* [What to produce]
Nothing should differ between your answer and the records.

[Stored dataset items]
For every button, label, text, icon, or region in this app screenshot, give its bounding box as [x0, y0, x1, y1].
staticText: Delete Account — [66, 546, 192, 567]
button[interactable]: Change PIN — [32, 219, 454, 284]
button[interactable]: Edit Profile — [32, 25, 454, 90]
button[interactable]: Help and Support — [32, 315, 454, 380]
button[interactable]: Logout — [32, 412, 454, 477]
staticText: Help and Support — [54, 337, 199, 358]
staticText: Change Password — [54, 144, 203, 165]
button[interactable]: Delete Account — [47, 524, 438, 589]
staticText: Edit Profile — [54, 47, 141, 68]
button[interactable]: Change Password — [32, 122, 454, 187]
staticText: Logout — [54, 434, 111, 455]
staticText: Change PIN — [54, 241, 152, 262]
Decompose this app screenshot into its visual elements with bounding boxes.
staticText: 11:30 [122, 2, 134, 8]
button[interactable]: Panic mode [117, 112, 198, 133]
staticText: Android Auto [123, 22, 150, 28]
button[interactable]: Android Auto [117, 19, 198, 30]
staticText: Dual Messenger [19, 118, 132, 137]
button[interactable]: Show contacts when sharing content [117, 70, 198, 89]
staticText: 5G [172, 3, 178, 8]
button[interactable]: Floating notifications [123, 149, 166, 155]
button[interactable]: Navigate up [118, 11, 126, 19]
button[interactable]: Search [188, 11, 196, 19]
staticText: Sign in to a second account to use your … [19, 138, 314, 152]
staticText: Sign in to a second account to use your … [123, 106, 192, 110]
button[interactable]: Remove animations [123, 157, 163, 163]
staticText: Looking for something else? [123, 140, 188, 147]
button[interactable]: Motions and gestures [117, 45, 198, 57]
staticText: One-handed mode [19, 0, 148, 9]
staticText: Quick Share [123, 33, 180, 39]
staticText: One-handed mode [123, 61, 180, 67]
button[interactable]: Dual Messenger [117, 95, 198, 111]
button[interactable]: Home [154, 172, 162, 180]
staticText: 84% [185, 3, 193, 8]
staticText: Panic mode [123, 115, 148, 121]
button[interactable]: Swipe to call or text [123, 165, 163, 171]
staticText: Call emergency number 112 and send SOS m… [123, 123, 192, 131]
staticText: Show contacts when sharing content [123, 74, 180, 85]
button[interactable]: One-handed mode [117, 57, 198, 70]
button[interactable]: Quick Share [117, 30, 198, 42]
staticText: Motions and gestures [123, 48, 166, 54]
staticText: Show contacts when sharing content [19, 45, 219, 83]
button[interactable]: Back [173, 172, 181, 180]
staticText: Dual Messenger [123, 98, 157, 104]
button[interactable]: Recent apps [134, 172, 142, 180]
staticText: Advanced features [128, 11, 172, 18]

* [Answer to this problem]
For every button, label, text, icon, or region in this app screenshot, give its bounding box as [x0, y0, x1, y1].
staticText: Delete Account — [66, 546, 192, 567]
button[interactable]: Change PIN — [32, 219, 454, 284]
button[interactable]: Edit Profile — [32, 25, 454, 90]
button[interactable]: Help and Support — [32, 315, 454, 380]
button[interactable]: Logout — [32, 412, 454, 477]
staticText: Help and Support — [54, 337, 199, 358]
staticText: Change Password — [54, 144, 203, 165]
button[interactable]: Delete Account — [47, 524, 438, 589]
staticText: Edit Profile — [54, 47, 141, 68]
button[interactable]: Change Password — [32, 122, 454, 187]
staticText: Logout — [54, 434, 111, 455]
staticText: Change PIN — [54, 241, 152, 262]
Decompose this app screenshot into its visual elements with bounding boxes.
staticText: 11:30 [122, 2, 134, 8]
button[interactable]: Panic mode [117, 112, 198, 133]
staticText: Android Auto [123, 22, 150, 28]
button[interactable]: Android Auto [117, 19, 198, 30]
staticText: Dual Messenger [19, 118, 132, 137]
button[interactable]: Show contacts when sharing content [117, 70, 198, 89]
staticText: 5G [172, 3, 178, 8]
button[interactable]: Floating notifications [123, 149, 166, 155]
button[interactable]: Navigate up [118, 11, 126, 19]
button[interactable]: Search [188, 11, 196, 19]
staticText: Sign in to a second account to use your … [19, 138, 314, 152]
staticText: Sign in to a second account to use your … [123, 106, 192, 110]
button[interactable]: Remove animations [123, 157, 163, 163]
staticText: Looking for something else? [123, 140, 188, 147]
button[interactable]: Motions and gestures [117, 45, 198, 57]
staticText: One-handed mode [19, 0, 148, 9]
staticText: Quick Share [123, 33, 180, 39]
staticText: One-handed mode [123, 61, 180, 67]
button[interactable]: Dual Messenger [117, 95, 198, 111]
button[interactable]: Home [154, 172, 162, 180]
staticText: 84% [185, 3, 193, 8]
staticText: Panic mode [123, 115, 148, 121]
button[interactable]: Swipe to call or text [123, 165, 163, 171]
staticText: Call emergency number 112 and send SOS m… [123, 123, 192, 131]
staticText: Show contacts when sharing content [123, 74, 180, 85]
button[interactable]: One-handed mode [117, 57, 198, 70]
button[interactable]: Quick Share [117, 30, 198, 42]
staticText: Motions and gestures [123, 48, 166, 54]
staticText: Show contacts when sharing content [19, 45, 219, 83]
button[interactable]: Back [173, 172, 181, 180]
staticText: Dual Messenger [123, 98, 157, 104]
button[interactable]: Recent apps [134, 172, 142, 180]
staticText: Advanced features [128, 11, 172, 18]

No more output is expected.